**Exercise aim**: Which lines below contain the word "Desktop"? Copy each one.

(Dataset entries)
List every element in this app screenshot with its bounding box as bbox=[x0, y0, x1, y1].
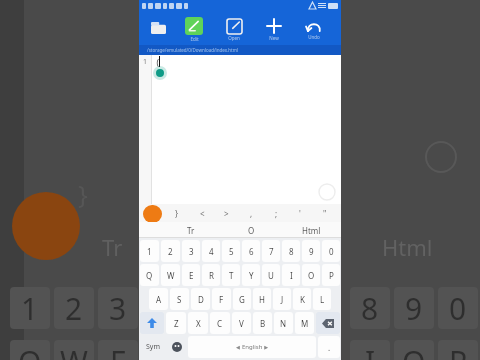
button[interactable]: V bbox=[232, 312, 251, 334]
button[interactable]: < bbox=[192, 204, 212, 222]
staticText: 3 bbox=[189, 246, 194, 257]
button[interactable]: Enter bbox=[318, 336, 340, 358]
staticText: 1 bbox=[147, 246, 152, 257]
staticText: W bbox=[60, 341, 88, 360]
staticText: } bbox=[175, 208, 179, 219]
staticText: 5 bbox=[229, 246, 234, 257]
staticText: K bbox=[300, 294, 305, 305]
button[interactable]: } bbox=[167, 204, 187, 222]
button[interactable]: J bbox=[273, 288, 291, 310]
staticText: 7 bbox=[269, 246, 274, 257]
button[interactable]: Emoji bbox=[168, 336, 186, 358]
button[interactable]: G bbox=[233, 288, 251, 310]
staticText: 8 bbox=[289, 246, 294, 257]
button[interactable]: O bbox=[302, 264, 320, 286]
button[interactable]: I bbox=[282, 264, 300, 286]
button[interactable]: ; bbox=[266, 204, 286, 222]
button[interactable]: H bbox=[253, 288, 271, 310]
staticText: F bbox=[219, 294, 224, 305]
button[interactable]: 5 bbox=[222, 240, 240, 262]
staticText: . bbox=[328, 342, 331, 353]
staticText: S bbox=[177, 294, 182, 305]
button[interactable]: Undo bbox=[301, 17, 327, 40]
button[interactable]: O bbox=[221, 222, 281, 238]
button[interactable]: 1 bbox=[140, 240, 159, 262]
button[interactable]: Edit bbox=[181, 14, 207, 42]
staticText: R bbox=[209, 270, 214, 281]
button[interactable]: D bbox=[191, 288, 210, 310]
staticText: D bbox=[198, 294, 204, 305]
staticText: I bbox=[365, 341, 376, 360]
button[interactable]: X bbox=[188, 312, 208, 334]
staticText: , bbox=[250, 208, 253, 219]
button[interactable]: F bbox=[212, 288, 231, 310]
button[interactable]: " bbox=[315, 204, 335, 222]
button[interactable]: Html bbox=[281, 222, 341, 238]
staticText: Html bbox=[302, 225, 321, 236]
button[interactable]: 3 bbox=[182, 240, 200, 262]
button[interactable]: 9 bbox=[302, 240, 320, 262]
button[interactable]: 0 bbox=[322, 240, 340, 262]
staticText: Html bbox=[382, 232, 433, 262]
staticText: ; bbox=[275, 208, 278, 219]
staticText: Open bbox=[228, 35, 240, 41]
staticText: 4 bbox=[209, 246, 214, 257]
button[interactable]: N bbox=[274, 312, 293, 334]
button[interactable]: K bbox=[293, 288, 311, 310]
button[interactable]: 4 bbox=[202, 240, 220, 262]
button[interactable]: S bbox=[170, 288, 189, 310]
staticText: W bbox=[167, 270, 175, 281]
button[interactable]: Backspace bbox=[316, 312, 340, 334]
button[interactable]: Open file bbox=[145, 15, 171, 41]
staticText: < bbox=[200, 208, 205, 219]
button[interactable]: Shift bbox=[140, 312, 164, 334]
button[interactable]: Space, English bbox=[188, 336, 316, 358]
button[interactable]: > bbox=[216, 204, 236, 222]
staticText: Tr bbox=[102, 232, 123, 262]
staticText: P bbox=[449, 341, 468, 360]
button[interactable]: 8 bbox=[282, 240, 300, 262]
staticText: ◀ bbox=[236, 344, 242, 351]
button[interactable]: , bbox=[241, 204, 261, 222]
button[interactable]: Sym bbox=[140, 336, 166, 358]
button[interactable]: New bbox=[261, 15, 287, 41]
staticText: 9 bbox=[309, 246, 314, 257]
staticText: N bbox=[280, 318, 287, 329]
staticText: Edit bbox=[190, 36, 199, 42]
button[interactable]: Q bbox=[140, 264, 159, 286]
button[interactable]: ' bbox=[290, 204, 310, 222]
button[interactable]: Quick actions bbox=[143, 205, 162, 223]
button[interactable]: Tr bbox=[161, 222, 221, 238]
button[interactable]: Y bbox=[242, 264, 260, 286]
button[interactable]: Z bbox=[166, 312, 186, 334]
button[interactable]: 2 bbox=[161, 240, 180, 262]
staticText: Z bbox=[174, 318, 179, 329]
staticText: 0 bbox=[449, 288, 467, 329]
staticText: New bbox=[269, 35, 279, 41]
staticText: G bbox=[239, 294, 245, 305]
staticText: 3 bbox=[109, 288, 127, 329]
button[interactable]: L bbox=[313, 288, 331, 310]
button[interactable]: W bbox=[161, 264, 180, 286]
staticText: 2 bbox=[168, 246, 173, 257]
button[interactable]: T bbox=[222, 264, 240, 286]
staticText: Undo bbox=[308, 34, 320, 40]
staticText: } bbox=[78, 176, 88, 211]
staticText: L bbox=[320, 294, 325, 305]
staticText: M bbox=[301, 318, 309, 329]
button[interactable]: 6 bbox=[242, 240, 260, 262]
button[interactable]: U bbox=[262, 264, 280, 286]
button[interactable]: M bbox=[295, 312, 314, 334]
staticText: A bbox=[156, 294, 162, 305]
button[interactable]: A bbox=[149, 288, 168, 310]
button[interactable]: R bbox=[202, 264, 220, 286]
staticText: U bbox=[268, 270, 274, 281]
staticText: 1 bbox=[143, 57, 148, 67]
button[interactable]: C bbox=[210, 312, 230, 334]
button[interactable]: Open bbox=[221, 16, 247, 41]
button[interactable]: 7 bbox=[262, 240, 280, 262]
button[interactable]: P bbox=[322, 264, 340, 286]
staticText: 6 bbox=[249, 246, 254, 257]
button[interactable]: E bbox=[182, 264, 200, 286]
button[interactable]: B bbox=[253, 312, 272, 334]
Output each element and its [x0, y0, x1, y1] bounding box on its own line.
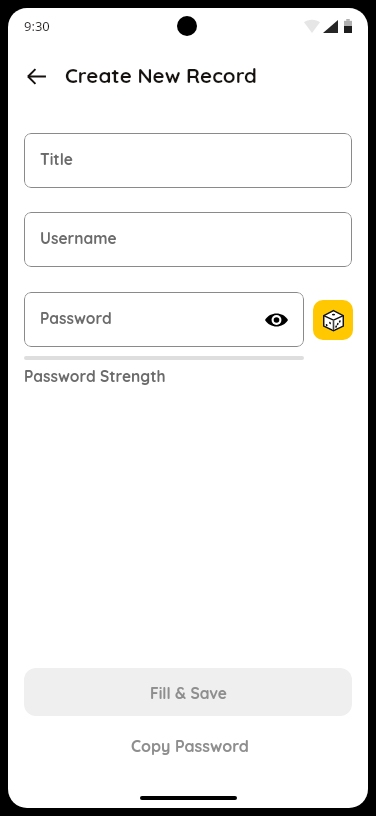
- staticText: Username: [40, 228, 117, 247]
- staticText: 9:30: [24, 17, 50, 35]
- button[interactable]: Fill & Save: [24, 668, 352, 716]
- button[interactable]: Password: [24, 292, 304, 347]
- staticText: Copy Password: [131, 736, 249, 756]
- staticText: Password Strength: [24, 366, 166, 385]
- button[interactable]: Back: [20, 60, 52, 92]
- staticText: Fill & Save: [150, 683, 227, 702]
- staticText: Password: [40, 308, 112, 327]
- button[interactable]: Generate password: [313, 300, 353, 340]
- button[interactable]: Title: [24, 133, 352, 188]
- staticText: Title: [40, 149, 73, 168]
- button[interactable]: Show password: [256, 300, 296, 340]
- button[interactable]: Copy Password: [26, 729, 354, 763]
- staticText: Create New Record: [65, 62, 257, 88]
- button[interactable]: Username: [24, 212, 352, 267]
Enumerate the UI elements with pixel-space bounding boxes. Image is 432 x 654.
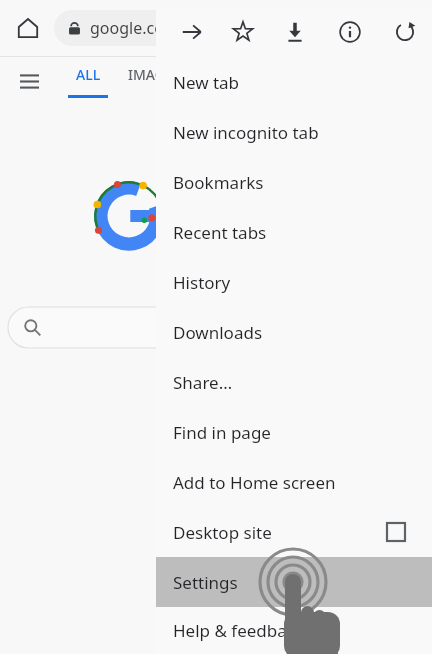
staticText: Help & feedback <box>173 619 305 642</box>
button[interactable]: Menu <box>12 64 46 98</box>
button[interactable]: Recent tabs <box>156 207 432 257</box>
staticText: New tab <box>173 71 240 94</box>
button[interactable]: History <box>156 257 432 307</box>
staticText: Settings <box>173 571 238 594</box>
staticText: ALL <box>76 65 101 84</box>
staticText: History <box>173 271 231 294</box>
button[interactable]: Share… <box>156 357 432 407</box>
button[interactable]: New tab <box>156 57 432 107</box>
staticText: Bookmarks <box>173 171 264 194</box>
button[interactable]: Bookmark <box>225 14 261 50</box>
button[interactable]: Downloads <box>156 307 432 357</box>
button[interactable]: Page info <box>332 14 368 50</box>
staticText: Find in page <box>173 421 271 444</box>
button[interactable]: New incognito tab <box>156 107 432 157</box>
button[interactable]: Desktop site <box>156 507 432 557</box>
button[interactable]: ALL <box>64 57 112 105</box>
button[interactable]: Download <box>277 14 313 50</box>
staticText: Desktop site <box>173 521 272 544</box>
staticText: Share… <box>173 371 233 394</box>
button[interactable]: Home <box>10 10 46 46</box>
button[interactable]: Help & feedback <box>156 607 432 654</box>
staticText: Add to Home screen <box>173 471 336 494</box>
staticText: Recent tabs <box>173 221 267 244</box>
staticText: google.com <box>90 17 179 39</box>
button[interactable]: IMAGES <box>128 57 181 105</box>
button[interactable]: Forward <box>174 14 210 50</box>
staticText: New incognito tab <box>173 121 319 144</box>
staticText: IMAGES <box>128 65 181 84</box>
button[interactable]: Bookmarks <box>156 157 432 207</box>
button[interactable]: Add to Home screen <box>156 457 432 507</box>
button[interactable] <box>8 307 298 348</box>
staticText: Downloads <box>173 321 263 344</box>
button[interactable]: Reload <box>387 14 423 50</box>
button[interactable]: google.com <box>54 10 284 46</box>
button[interactable]: Settings <box>156 557 432 607</box>
button[interactable]: Find in page <box>156 407 432 457</box>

**Written response**:
button[interactable]: Desktop site <box>156 507 432 557</box>
staticText: Desktop site <box>173 521 272 544</box>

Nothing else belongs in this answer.